// the find
stanford-oval/storm
An LLM-powered knowledge curation system that researches a topic and generates a full-length report with citations.
STORM is a Stanford research system that generates Wikipedia-style long-form articles by running multi-perspective simulated conversations before writing — the idea being that good questions precede good writing. Co-STORM extends this with a human-in-the-loop mode where you can steer the research discourse in real time. It's for researchers and builders who need structured, cited reports on a topic, not quick summaries.

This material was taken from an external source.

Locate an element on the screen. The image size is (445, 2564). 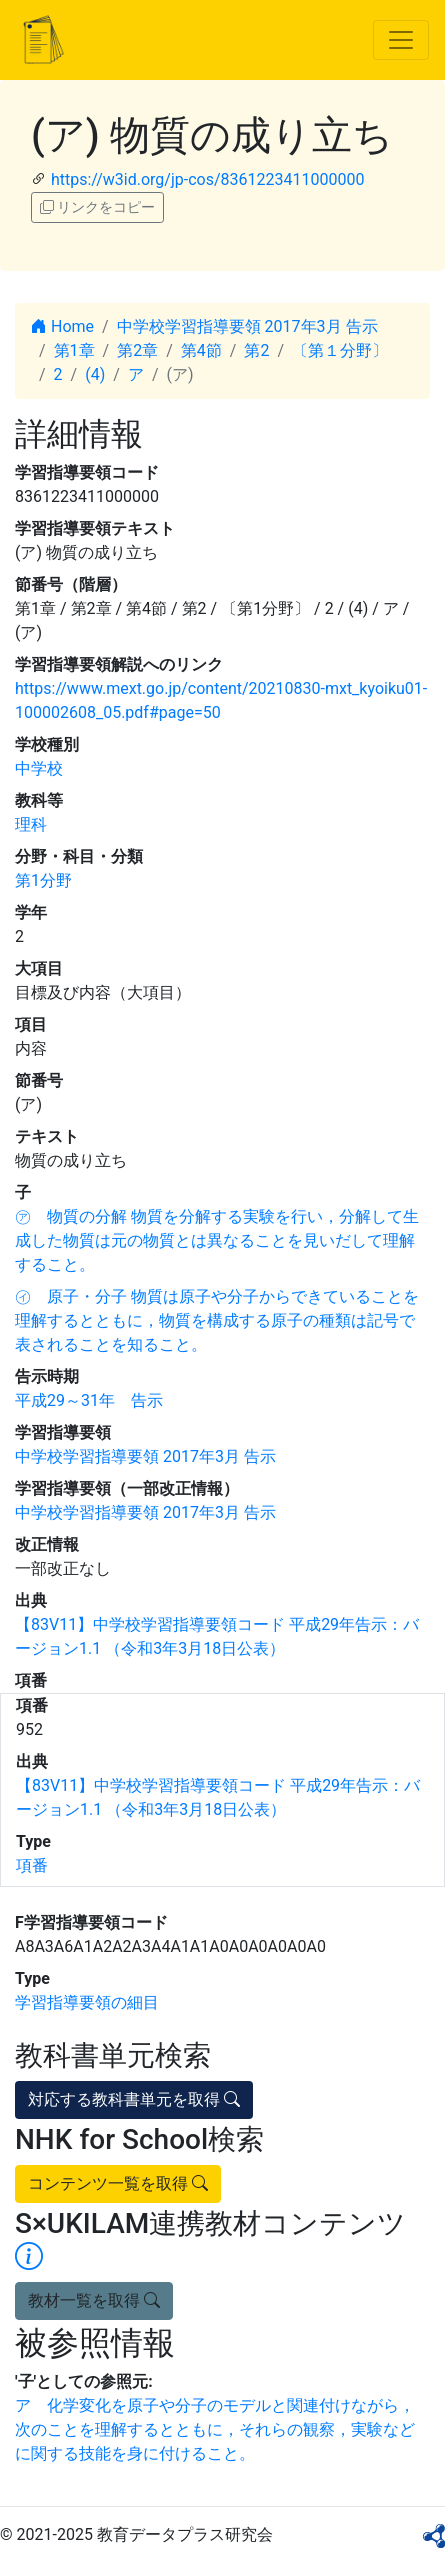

The perspective-guided question generation is the genuinely clever part — instead of asking an LLM 'what do you know about X', it simulates expert personas asking each other questions, which surfaces coverage gaps that a single-pass prompt misses. The modular architecture (separate LM configs per pipeline stage) lets you use a cheap model for conversation simulation and a capable one for final writing, which keeps costs manageable. LiteLLM integration means you're not locked to OpenAI — Claude, Gemini, local Ollama all work. The FreshWiki and WildSeek datasets are a real contribution if you want to evaluate or fine-tune anything in this space.
The output quality is ceiling-bounded by the search results you feed it — if your retriever returns shallow or SEO-garbage pages, the article will cite that garbage confidently. There's no built-in deduplication or quality filter on retrieved sources. The multi-LM configuration is powerful but the setup friction is high: you're configuring 5-6 separate model slots before running anything, which is a lot of boilerplate for a tool most people will use once or twice. Co-STORM's interactive loop is interesting in the demo but the CLI interface (step-by-step in a Python REPL) is awkward for actual use — there's no persistent session or proper UI outside of the Streamlit demo, which is explicitly labeled as not production-ready.